Gelgelelim hikâyenin söylemineDizi final anında her ne kadar gönül alırcasına “bu bir fetihtir diyor ve Fatih’in zekasına hak ettiği övgüyü teslim ediyor olsa da tüm anlatı boyunca geliştirdiği tezat söylemlerle çelişkili bir duruş sergilemekten geri durmuyor. Evet, Rise of EmpiresOttoman, her iki tarafın da söylemlerine kulak veren ve bu nedenle da tarafsız olma gayesiyle yola çıkan bir dizi. Ancak doğrusunu söylemek gerekirse yer yer kantarın topuzu kaçıyor ve Bizans’ın 1100 yıllık tarihini öne çıkarma gayretiyle, bir yükseliş hikayesinden çok Bizans’ın çöküşünü anlatıyormuş hissiyatını beraberinde getiriyor. Üstüne üstlük, anlatının adeta “İstanbul’u Osmanlı fethmedi, Bizans şehri altın tepside sundu” düşüncesini empoze etmeye çalışması da bu görkemli fethin ikinci plana itilmesine ve dizinin adeta bambaşka bir yola sapmasına neden oluyor.  

Dizinin eleştiriye açık bir diğer kısmı ise dil meselesi. Global bir pazarda kabul görmek adına İngilizce olarak diziyi üretmek makul bir durum. Tabii bu, doğru bir şekilde raya oturtulursa. Gelgelim, Damla Sönmez’in hayat verdiği Ana karakterinin II. Mehmed’in huzuruna çıktığı anda Türkçe konuşmaya başlaması, dil meselesini bir anda kocaman bir garabete dönüştürüyor. Ne yani, Fatih ve vezirleri kendi arasında İngilizce konuşuyor da Bizanslı bir köle mi onlara Türkçe’nin varlığını hatırlatıyor? Bu ne perhiz ne lahana turşusu? 

Bir çağı kapatıp, yeni bir çağı açan İstanbul’un fethi, şüphesiz ki dünya siyasi tarihinin önemli hadiselerinden biri. Hal böyle olunca bu destansı olayı konu alan her yapım, her söylem ilgi çekici bir hüviyete bürünüyor.
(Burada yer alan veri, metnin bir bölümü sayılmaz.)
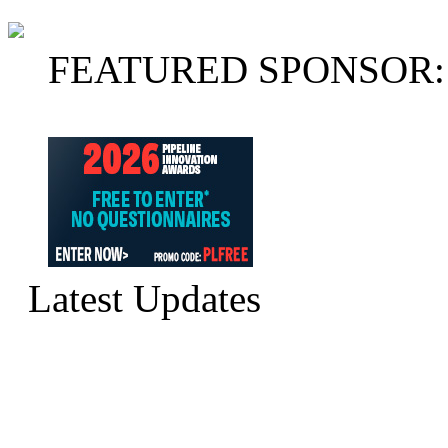
FEATURED SPONSOR:
Latest Updates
Rise of Empires: Ottoman ise, eksikleri olan, yer yer hangi yöne gideceğine karar veremeyen, buna rağmen tarihi çarptırmaktan da imtina eden ve muadillerinden ayrılan orta düzey bir iş. Evet, dizi ne mükemmel, ne de pespaye. Ancak İstanbul’un fethini konu alan diğer denemeleri düşündüğümüzde Rise of Empires: Ottoman’ın Emre Şahin’in dinamik yönetimiyle inci gibi parıldadığını söylemek de pekâlâ mümkün. Cem Yiğit Üzümoğlu’nun kendine güvenen duruşu, Selim Bayraktar’ın sert ve rolünü ziyadesiyle inandırıcı kılan halet-i ruhiyesi; her bir karakterin insan olduğu gerçeğini unutmadan hikayesini ela alması, diziye konu olan fetihi mitolojik bir efsaneden, epik bir destana çeviren ana etmenler olarak öne çıkıyor. Ne diyelim, tarih anlatmak zordur. Türkiye’de işe bu işe kalkışmak delilik. Daha iyi olamaz mıydı? Tabii ki de olurdu. Ancak tüm noksanlarına rağmen, propagandadan uzak duruşuyla Rise of Empires: Ottoman seyir zevki ve merak uyandıran yapısıyla fark yaratmayı da başarıyor.